Lab 07 · Stale Content & RFC 5861
Run it:
make lab-07
Source:labs/lab-07-stale-content/main.go
The Problem
When a cache entry expires, the CDN must go to the origin to get a fresh copy. During that fetch (typically 80–500 ms), what should the CDN do with incoming requests for that resource?
Two bad options:
- Block: Hold all requests until the origin responds. Adds 80–500 ms latency to the first request after every expiry. Under load, hundreds of requests pile up.
- Return 503: Refuse to serve. This is almost never acceptable.
The right option: serve the stale response while revalidating in the background. Users get a response immediately; the cache updates asynchronously.
This is the core idea of RFC 5861: HTTP Cache-Control Extensions for Stale Content.
RFC 5861: stale-while-revalidate
Cache-Control: max-age=60, stale-while-revalidate=30
Semantics:
- Fresh (first 60s): serve from cache without consulting origin
- Stale-while-revalidate (seconds 61–90): serve stale immediately, and trigger a background revalidation
- Hard stale (after 90s): must wait for fresh copy
Time (seconds)
0 60 90 ∞
|─ fresh ──|─ SWR ──|─ stale ─|
t=0: First fetch. Cache stores response.
t=30: Request → cache HIT (fresh)
t=65: Request → cache MISS (expired, within SWR window)
→ Serve stale immediately (0ms latency spike!)
→ Background goroutine fires origin request
→ When origin responds, update cache entry
t=95: Request → beyond SWR window → must fetch fresh before responding
The user at t=65 receives a response that is 5 seconds old — invisible difference.
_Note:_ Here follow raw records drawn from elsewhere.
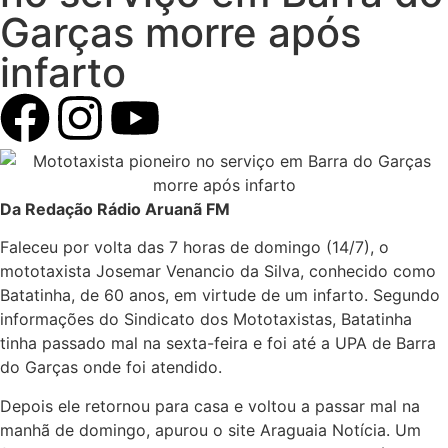
Garças morre após
infarto
Da Redação Rádio Aruanã FM
Faleceu por volta das 7 horas de domingo (14/7), o
mototaxista Josemar Venancio da Silva, conhecido como
Batatinha, de 60 anos, em virtude de um infarto. Segundo
informações do Sindicato dos Mototaxistas, Batatinha
tinha passado mal na sexta-feira e foi até a UPA de Barra
do Garças onde foi atendido.
Depois ele retornou para casa e voltou a passar mal na
manhã de domingo, apurou o site Araguaia Notícia. Um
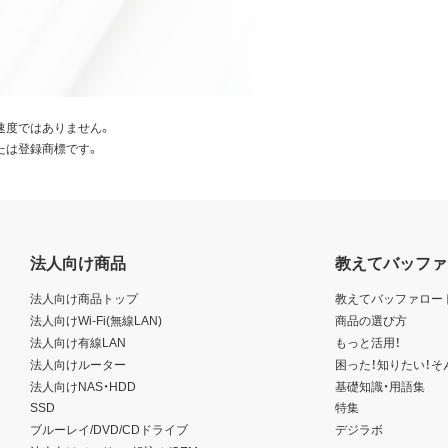
速度ではありません。
たは登録商標です。
法人向け商品
教えてバッファ
法人向け商品トップ
教えてバッファロー
法人向けWi-Fi(無線LAN)
商品の選び方
法人向け有線LAN
もっと活用！
法人向けルーター
困った！知りたい！そ
法人向けNAS・HDD
基礎知識・用語集
SSD
特集
ブルーレイ/DVD/CDドライブ
デジラボ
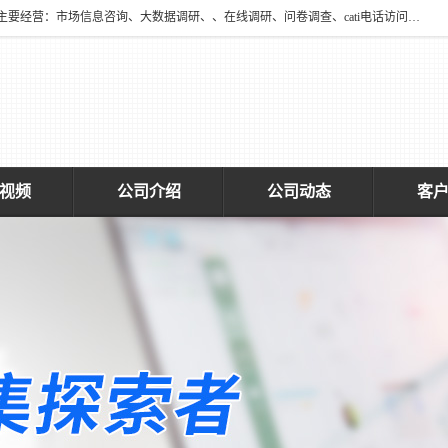
深圳大宋咨询有限公司2016年于深圳市宝安区新安街道海旺社区成立。主要经营：市场信息咨询、大数据调研、、在线调研、问卷调查、cati电话访问、神秘顾客调查、广告效果评估、消费者调查、大数据采集分析等，从事广告业务、国内贸易、数据采集、数据处理；公共文明测评。
视频
公司介绍
公司动态
客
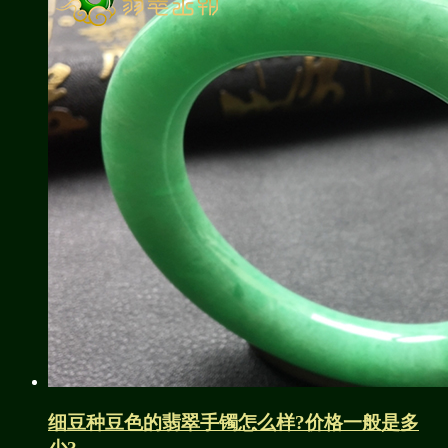
细豆种豆色的翡翠手镯怎么样?价格一般是多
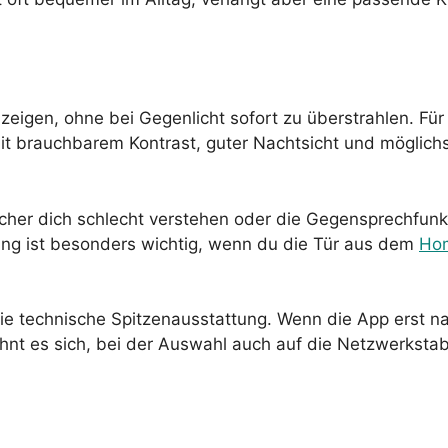
 zeigen, ohne bei Gegenlicht sofort zu überstrahlen. Für
t brauchbarem Kontrast, guter Nachtsicht und möglich
ucher dich schlecht verstehen oder die Gegensprechfunkt
ung ist besonders wichtig, wenn du die Tür aus dem
Hom
s die technische Spitzenausstattung. Wenn die App erst 
t es sich, bei der Auswahl auch auf die Netzwerkstabil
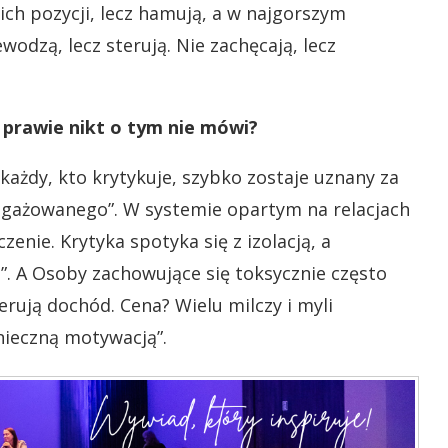
 ich pozycji, lecz hamują, a w najgorszym
wodzą, lecz sterują. Nie zachęcają, lecz
o prawie nikt o tym nie mówi?
każdy, kto krytykuje, szybko zostaje uznany za
angażowanego”. W systemie opartym na relacjach
zenie. Krytyka spotyka się z izolacją, a
”. A Osoby zachowujące się toksycznie często
nerują dochód.
Cena? Wielu milczy i myli
nieczną motywacją”.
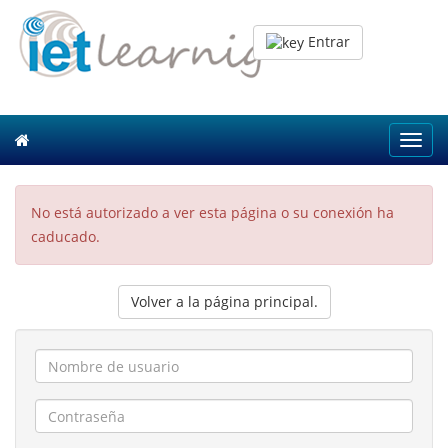
Entrar
Toggl
navig
No está autorizado a ver esta página o su conexión ha
caducado.
Volver a la página principal.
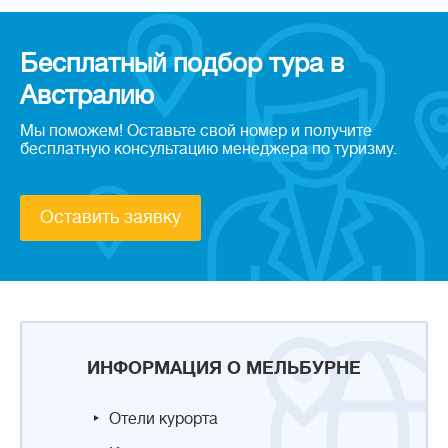
Бесплатный подбор тура в
Австралию
Мы поможем! Оставьте свой номер и получите
бесплатную консультацию менеджера по туризму.
Оставить заявку
ИНФОРМАЦИЯ О МЕЛЬБУРНЕ
Отели курорта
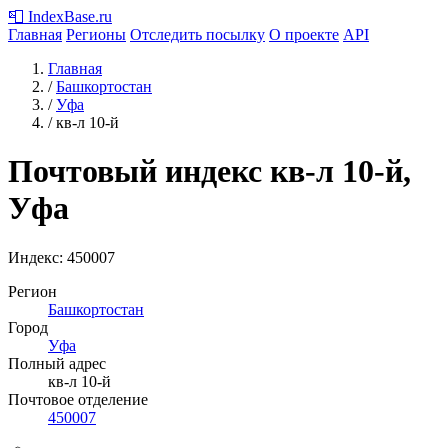
📮
IndexBase
.ru
Главная
Регионы
Отследить посылку
О проекте
API
Главная
/
Башкортостан
/
Уфа
/
кв-л 10-й
Почтовый индекс кв-л 10-й,
Уфа
Индекс:
450007
Регион
Башкортостан
Город
Уфа
Полный адрес
кв-л 10-й
Почтовое отделение
450007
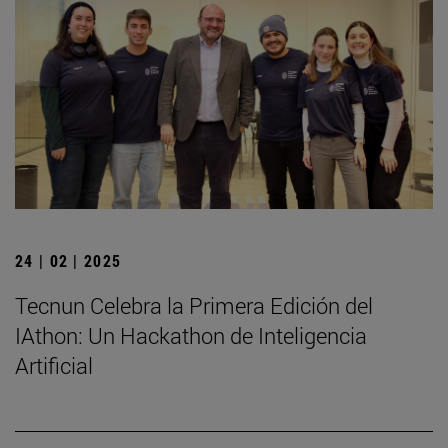
24 | 02 | 2025
Tecnun Celebra la Primera Edición del
IAthon: Un Hackathon de Inteligencia
Artificial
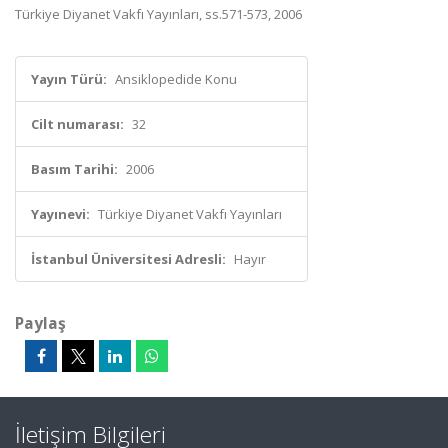
Türkiye Diyanet Vakfı Yayınları, ss.571-573, 2006
Yayın Türü:
Ansiklopedide Konu
Cilt numarası:
32
Basım Tarihi:
2006
Yayınevi:
Türkiye Diyanet Vakfı Yayınları
İstanbul Üniversitesi Adresli:
Hayır
Paylaş
İletişim Bilgileri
The user at t=95 waits ~80ms for the origin response.
RFC 5861: stale-if-error
Cache-Control: max-age=60, stale-if-error=86400
If the origin returns a 5xx error, or is unreachable (connection refused, timeout), serve the stale cached copy for up to 86400 seconds (24 hours) beyond the original expiry.
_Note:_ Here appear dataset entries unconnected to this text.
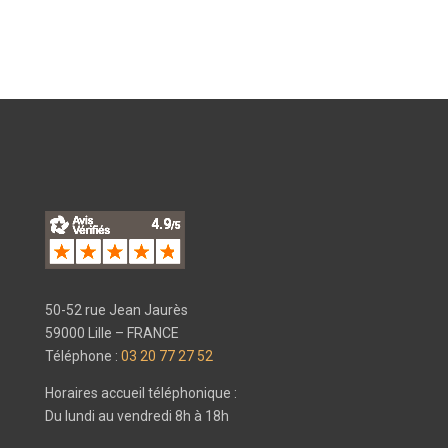
50-52 rue Jean Jaurès
59000 Lille – FRANCE
Téléphone :
03 20 77 27 52
Horaires accueil téléphonique :
Du lundi au vendredi 8h à 18h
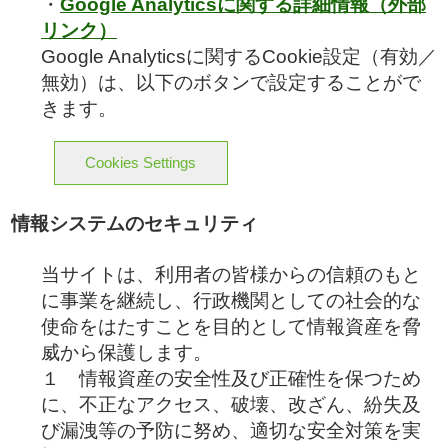
・
Google Analyticsに関する詳細情報（外部
リンク）
Google Analyticsに関するCookie設定（有効／
無効）は、以下のボタンで設定することがで
きます。
Cookies Settings
情報システムのセキュリティ
当サイトは、利用者の皆様からの信頼のもと
に事業を継続し、行政機関としての社会的な
使命をはたすことを目的として情報資産を脅
威から保護します。
１ 情報資産の安全性及び正確性を保つため
に、不正なアクセス、破壊、改ざん、紛失及
び漏洩等の予防に努め、適切な安全対策を実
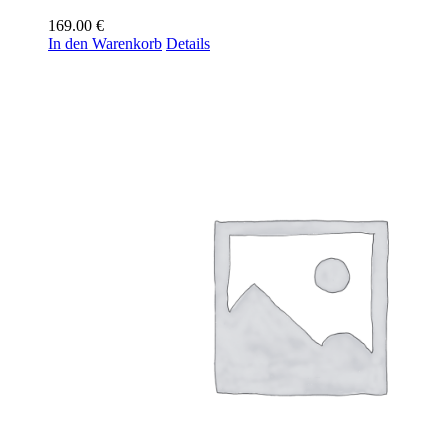
169.00
€
In den Warenkorb
Details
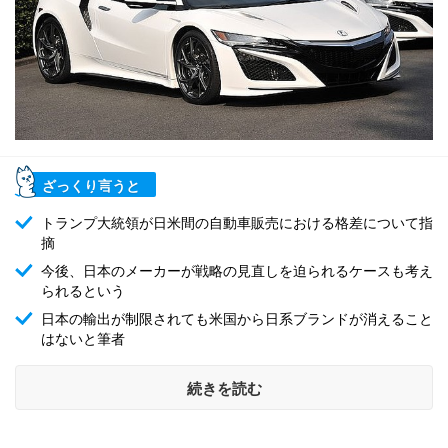
ざっくり言うと
トランプ大統領が日米間の自動車販売における格差について指
摘
今後、日本のメーカーが戦略の見直しを迫られるケースも考え
られるという
日本の輸出が制限されても米国から日系ブランドが消えること
はないと筆者
続きを読む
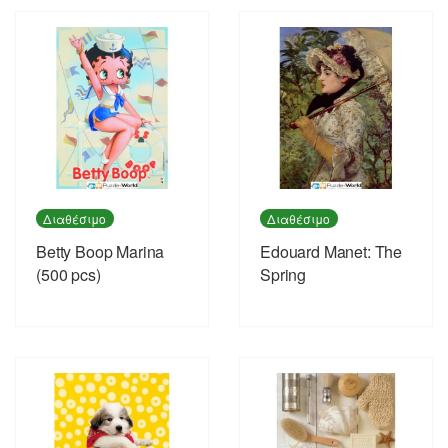
Διαθέσιμο
Διαθέσιμο
Betty Boop Marina
Εdouard Manet: The
(500 pcs)
Spring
This is the “graceful degradation” directive. Your CDN continues serving content even when the origin is completely down, for up to the specified duration.
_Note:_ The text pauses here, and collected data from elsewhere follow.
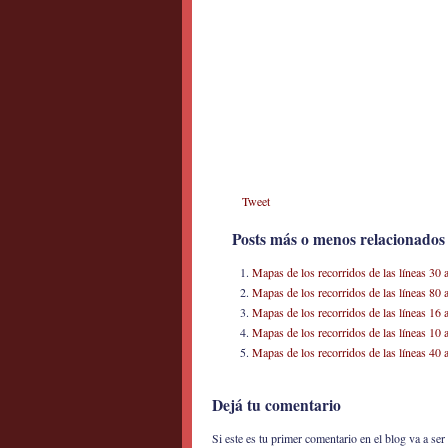
Tweet
Posts más o menos relacionados
Mapas de los recorridos de las líneas 30
Mapas de los recorridos de las líneas 80
Mapas de los recorridos de las líneas 16
Mapas de los recorridos de las líneas 10
Mapas de los recorridos de las líneas 40
Dejá tu comentario
Si este es tu primer comentario en el blog va a s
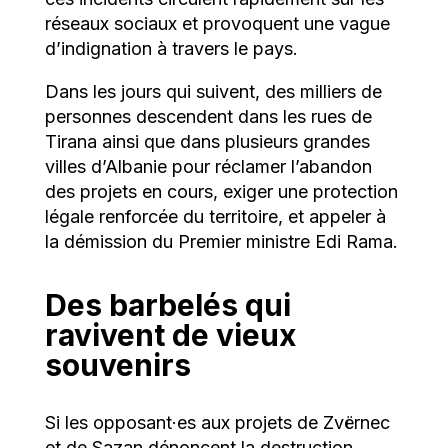
réseaux sociaux et provoquent une vague
d’indignation à travers le pays.
Dans les jours qui suivent, des milliers de
personnes descendent dans les rues de
Tirana ainsi que dans plusieurs grandes
villes d’Albanie pour réclamer l’abandon
des projets en cours, exiger une protection
légale renforcée du territoire, et appeler à
la démission du Premier ministre Edi Rama.
Des barbelés qui
ravivent de vieux
souvenirs
Si les opposant·es aux projets de Zvërnec
et de Sazan dénoncent la destruction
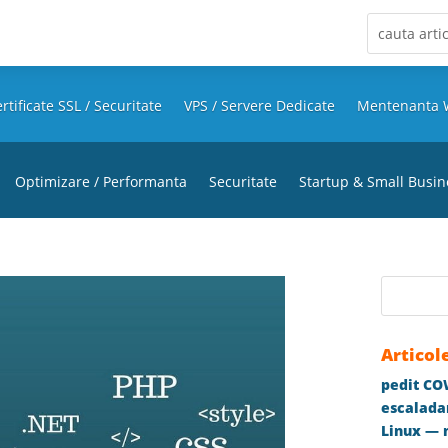
rtificate SSL / Securitate
VPS / Servere Dedicate
Mentenanta 
Optimizare / Performanta
Securitate
Startup & Small Busin
Articol
pedit COW
escaladar
Linux — m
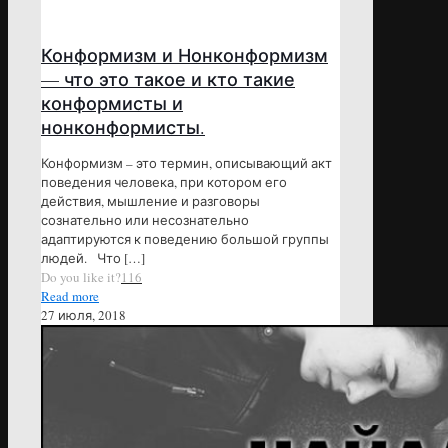
Конформизм и Нонконформизм
— что это такое и кто такие
конформисты и
нонконформисты.
Конформизм – это термин, описывающий акт
поведения человека, при котором его
действия, мышление и разговоры
сознательно или несознательно
адаптируются к поведению большой группы
людей. Что
[…]
Do you like it?
116
Read more
27 июля, 2018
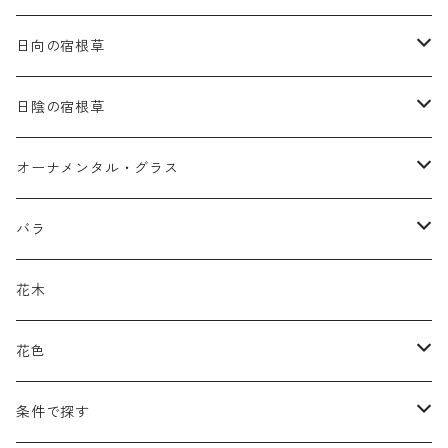
日向の宿根草
ア行
日陰の宿根草
アガパンツス
カ行
ア行
オーナメンタル・グラス
アキレア
カラミンタ
アクタエア
サ行
カ行
ア行
バラ
アクイレギア
カルタ
アコニツム
サルウィア
ギボウシ
エリムス
タ行
タ行
カ行
原種類
花木
アゲラティナ
カンパヌラ
アスター
サングイソルバ
キレンゲショウマ
タナケツム
ティアレラ
カスマンティウム
ナ行
ハ行
サ行
ハマナシの交配種（HRg）
花色
アスクレピアス
ギプソフィラ
アスティルベ
シダルケア
ゲンティアナ
タリクトルム
ドイツスズラン
カレクス
ネペタ
ブルネラ
スティパ
ハ行
マ行
タ行
ランブラー
黒
条件で探す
t=0: Origin healthy. Cache populated.
t=100: Cache entry expired (max-age=60 passed)
t=101: Origin request → 500 Internal Server Error
→ stale-if-error: serve cached copy from t=0
→ Client sees their article, not a 500 error
t=86460: stale-if-error window expired
→ If origin still down → return 502 Bad Gateway
The Background Revalidation Pattern
type cacheEntry struct {
response *http.Response
body []byte
expiry time.Time
swrDeadline time.Time // expiry + stale-while-revalidate
sieDeadline time.Time // expiry + stale-if-error
revalidating atomic.Bool
}
func (c *Cache) get(key string) (*cacheEntry, string) {
entry := c.store[key]
now := time.Now()
if now.Before(entry.expiry) {
return entry, "HIT"
}
if now.Before(entry.swrDeadline) {
// Serve stale, kick off background refresh
if entry.revalidating.CompareAndSwap(false, true) {
go c.revalidate(key, entry)
}
return entry, "STALE-REVALIDATING"
}
return nil, "EXPIRED" // must wait for fresh copy
}
func (c *Cache) revalidate(key string, old *cacheEntry) {
defer old.revalidating.Store(false)
resp, err := fetch(key)
if err != nil {
// Background refresh failed; stale-if-error logic handles it
return
}
c.store[key] = newEntry(resp)
}
The atomic.Bool on revalidating prevents multiple background
goroutines for the same key — the first one wins, subsequent SWR requests
see revalidating=true and skip launching another goroutine.
Stale-if-Error in Practice
The lab simulates origin failure with a configurable error rate flag.
With stale-if-error, the sequence is:
1. Normal operation: cache populated, served fresh
2. Origin starts returning 503 (simulated)
3. CDN: entry is expired + origin erroring
→ Is there a stale-if-error window?
→ Yes → serve stale, log "STALE-ERROR"
4. Origin recovers
→ Next background revalidation succeeds
→ Cache entry updated
5. Normal operation resumes, no user-visible error
This is origin availability decoupled from user experience. For most content (articles, product pages, media), brief staleness is far preferable to a visible error.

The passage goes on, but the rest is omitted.